Microsoft patched roughly 200 vulnerabilities on Tuesday 9 June, including six zero-days, and finally shipped the overdue Exchange fix 16 days after its federal deadline 1. Those six zero-days were each under active attack before the patch landed. The month reverses May's quieter 120-CVE run, which carried no exploited zero-days at all and broke a 22-month streak .
Two fixes stand out for the Windows estate. A Kerberos KDC (Key Distribution Centre, the service that issues domain logon tickets) RCE reaches domain authentication, the layer that, once broken, hands an attacker the whole network. And two separate BitLocker disk-encryption bypasses shipped in a single cycle, a pairing that gives an attacker both access to the data and a route to escalate. An actively-exploited Defender privilege flaw, tracked as RoguePlanet at CVSS 9.6, grants SYSTEM-level control 2.

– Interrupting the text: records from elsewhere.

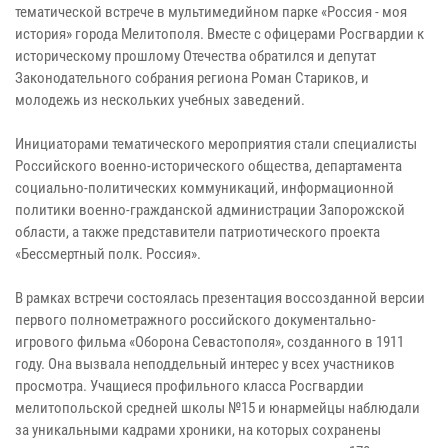
тематической встрече в мультимедийном парке «Россия - моя
история» города Мелитополя. Вместе с офицерами Росгвардии к
историческому прошлому Отечества обратился и депутат
Законодательного собрания региона Роман Стариков, и
молодежь из нескольких учебных заведений.
Инициаторами тематического мероприятия стали специалисты
Российского военно-исторического общества, департамента
социально-политических коммуникаций, информационной
политики военно-гражданской администрации Запорожской
области, а также представители патриотического проекта
«Бессмертный полк. Россия».
В рамках встречи состоялась презентация воссозданной версии
первого полнометражного российского документально-
игрового фильма «Оборона Севастополя», созданного в 1911
году. Она вызвала неподдельный интерес у всех участников
просмотра. Учащиеся профильного класса Росгвардии
мелитопольской средней школы №15 и юнармейцы наблюдали
за уникальными кадрами хроники, на которых сохранены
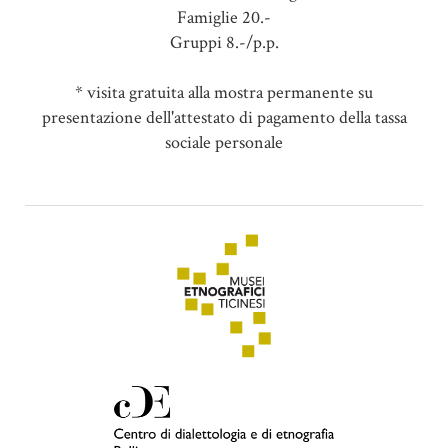
Famiglie 20.-
Gruppi 8.-/p.p.
* visita gratuita alla mostra permanente su
presentazione dell'attestato di pagamento della tassa
sociale personale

The Exchange resolution closes the cleanest worked example of the patch-gap problem: CVE-2026-42897 sat on the KEV catalogue from 15 May, exploited, with only a stop-gap mitigation and no full fix until now . For administrators who ran the Emergency Mitigation Service workaround in the interim, the calendar mattered, because that mitigation broke OWA print and inline images while it held the line. The fix arrives, but the 16-day overrun is the data point a buyer should keep: even Microsoft, with the largest patch engineering operation in the industry, missed a federal deadline on an exploited flaw by more than two weeks.